Dear Angie: Do I have to pay a general contractor who says his costs exceed the written bid? — Victoria H., St. Louis
Dear Victoria: There are several reasons why your question doesn't lend itself to a one-word answer. And it definitely illustrates why we continually encourage consumers to do their homework before hiring and to insist that a solid, detailed contract is in place before a project starts.
In general, though, if a contractor has acted correctly, has created a thorough contract and can justify the additional costs, you'll probably need to pay. However, if he didn't alert you to higher costs until final payment was due, you might not have to.
It's not unusual for price-inflating changes to occur during a project. During the tear-out phase, a contractor might discover dry rot, frayed wiring or other problems that must be addressed for safety and code-enforcement reasons. The homeowner might also request upgraded fixtures or other changes that add time or money to a job.

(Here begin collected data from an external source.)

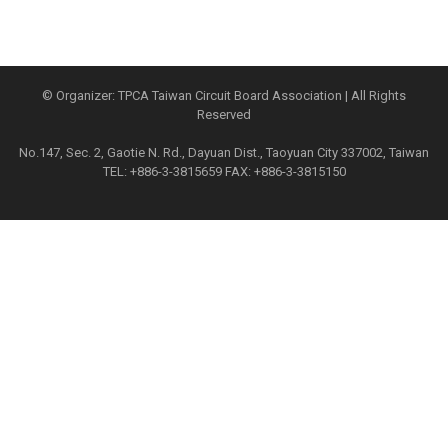
© Organizer: TPCA Taiwan Circuit Board Association | All Rights
Reserved
No.147, Sec. 2, Gaotie N. Rd., Dayuan Dist., Taoyuan City 337002, Taiwan
TEL: +886-3-3815659 FAX: +886-3-3815150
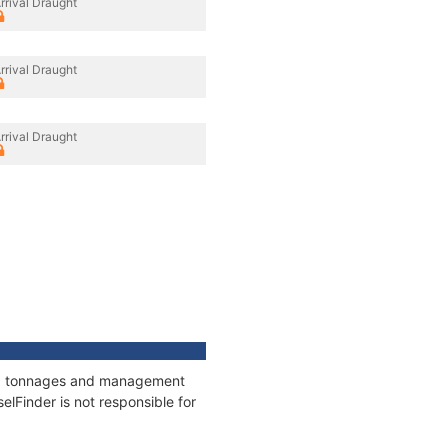
rrival Draught
rrival Draught
rrival Draught
ons, tonnages and management
elFinder is not responsible for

Because changes can and often do occur, a good remodeling contract will provide a process for how to handle them. Usually, this means that before a change is begun, the contractor and client sign a written agreement — called a change order — that lists the reasons for it and the associated cost. Requiring a change order before a revision or addition proceeds, even if it temporarily halts work, is central to avoiding the kind of sticker shock you're experiencing.
Ideally, your agreement included a provision for change orders, but it might not have. Other important contract components include a job description; a cost and materials outline; start and completion dates; payment terms; clarity that the contractor will pull permits; proof of licensing, insurance and bonding; termination clause; and more.
A contract is important, and so is good communication between client and contractor before, during and at the end of a project. A good contractor will inform you of any surprises and answer your questions in a clear and timely way, and a good client will be available to make decisions when the need arises.
I hope you and your contractor can sit down and work out a satisfactory solution to your differences on price. If not, you might want to seek counsel from an attorney with experience in home-project contracts.